Global energy markets noted a divergence between the major crude benchmarks on Tuesday, driven by a sudden return of geopolitical risk in the Middle East that erased a brief diplomatic sell-off.
Brent crude futures gained over 3% to $99.10 per barrel, while West Texas Intermediate oil futures fell 3.9% to $92.86/bbl.
ING analysts said that the market is likely to adopt caution "about overreacting to these headlines. There also appears to have been some tempering of optimism."
Brent futures fell to their lowest in over a month on Monday after US President Donald Trump and other officials said there had been some progress towards a basic peace deal with Iran.
Analysts said the reversal in Brent was triggered by US military intervention in the Persian Gulf.

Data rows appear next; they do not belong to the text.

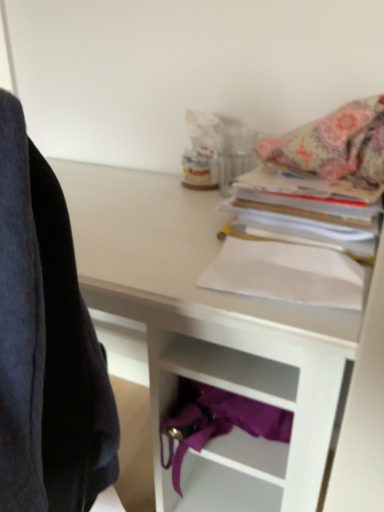 You are a GUI agent. You are given a task and a screenshot of the screen. Output one action in this format:
    pyautogui.click(x=<x>, y=<y>)
    Task: Click on the free region on the left part of white paper at upper right, the second paperback book ordered from the bottom
    
    Given the screenshot: What is the action you would take?
    pyautogui.click(x=158, y=221) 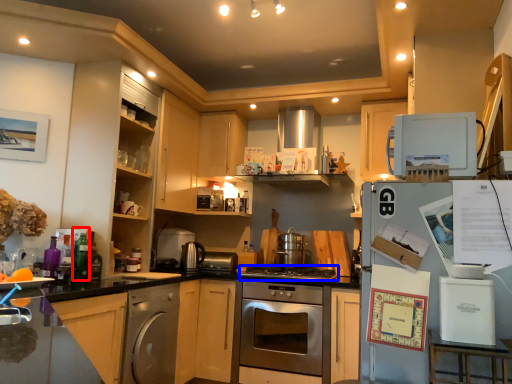 Question: Which of the following is the farthest to the observer, bottle (highlighted by a red box) or gas stove (highlighted by a blue box)?

Choices:
 (A) bottle
 (B) gas stove

Answer: (B) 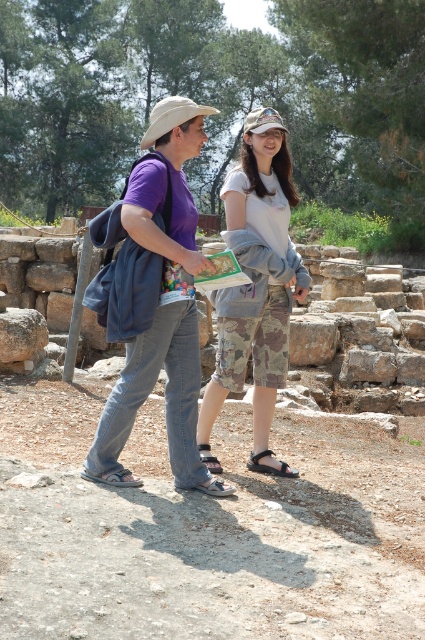 You are a tour guide at this historical site and need to ensure visitors can distinguish between the two tourists based on their clothing. Which clothing item is larger in size between the purple cotton shirt at center and the camo fabric shorts at center?

The purple cotton shirt at center is larger than the camo fabric shorts at center.

You are a tour guide at the historical site and need to ensure visitors are following the dress code, which requires all clothing items to be no wider than 30 cm. You observe the purple cotton shirt at center and the camo shorts at center. Can both items comply with the dress code?

The purple cotton shirt at center is wider than the camo shorts at center. Since the dress code restricts clothing items to 30 cm or less in width, the purple cotton shirt at center likely exceeds the limit, while the camo shorts at center may comply. However, without exact measurements, it is uncertain if both items meet the requirements. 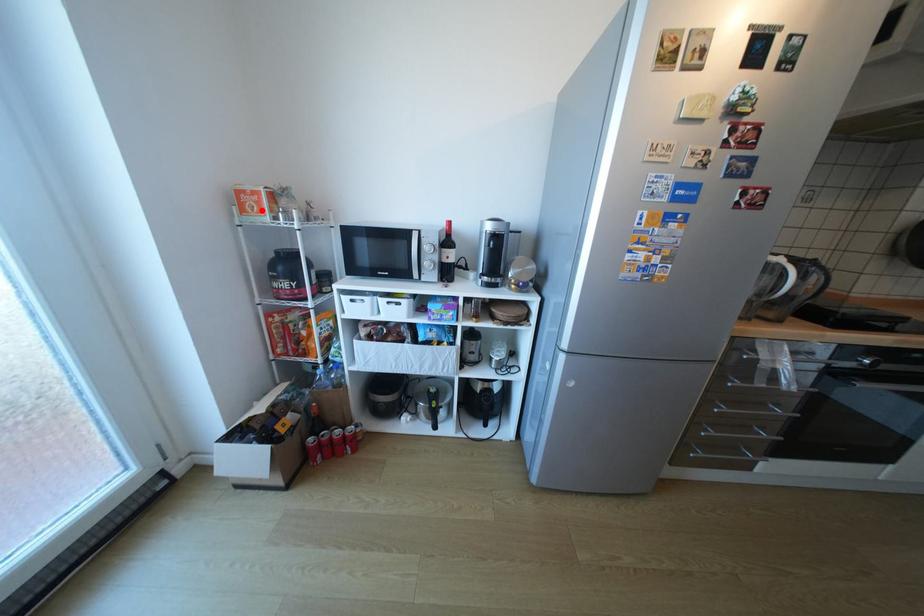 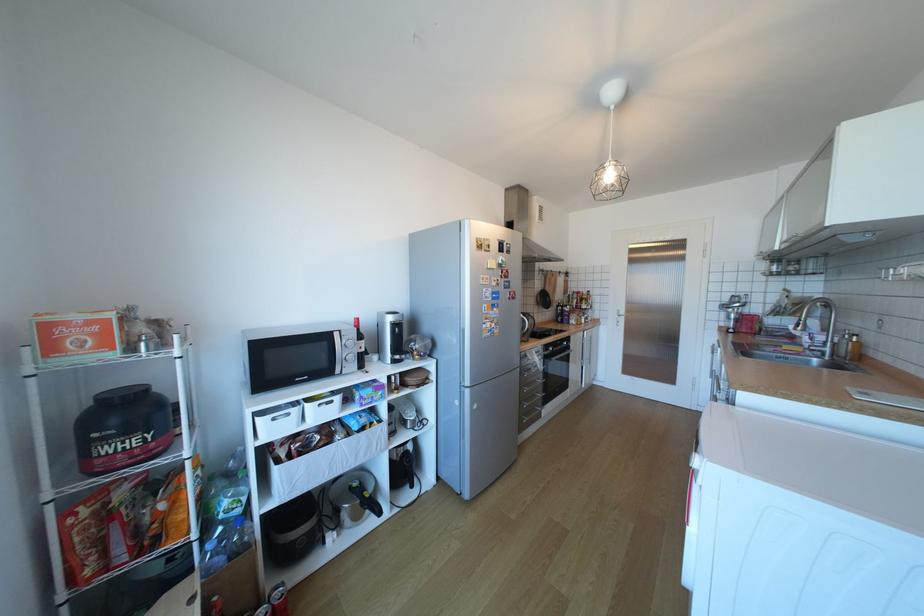 Where in the second image is the point corresponding to the highlighted location from the first image?

(91, 346)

US Central Command forces launched targeted tactical strikes against active shore-based missile launch sites in Southern Iran.
Concurrently, US naval assets intercepted several Iranian fast-attack boats allegedly attempting to plant naval mines across critical shipping lanes.
While official rhetoric continues to insist publicly that behind-the-scenes peace negotiations mediated in Qatar remain active, the engagements have injected deep structural skepticism across international trading desks, experts noted.
Compounding the geopolitical friction, Israeli forces simultaneously intensified cross-border offensives against Iran-backed Hezbollah units in Lebanon.
This multi-front escalation has heavily complicated the supply outlook for the Strait of Hormuz, a maritime chokepoint responsible for a fifth of global daily oil flows.
Analysts at Saxo Bank emphasized that even if diplomats in Doha successfully ink a formal peace treaty, a commercial recovery for the region's damaged energy infrastructure will be a prolonged process.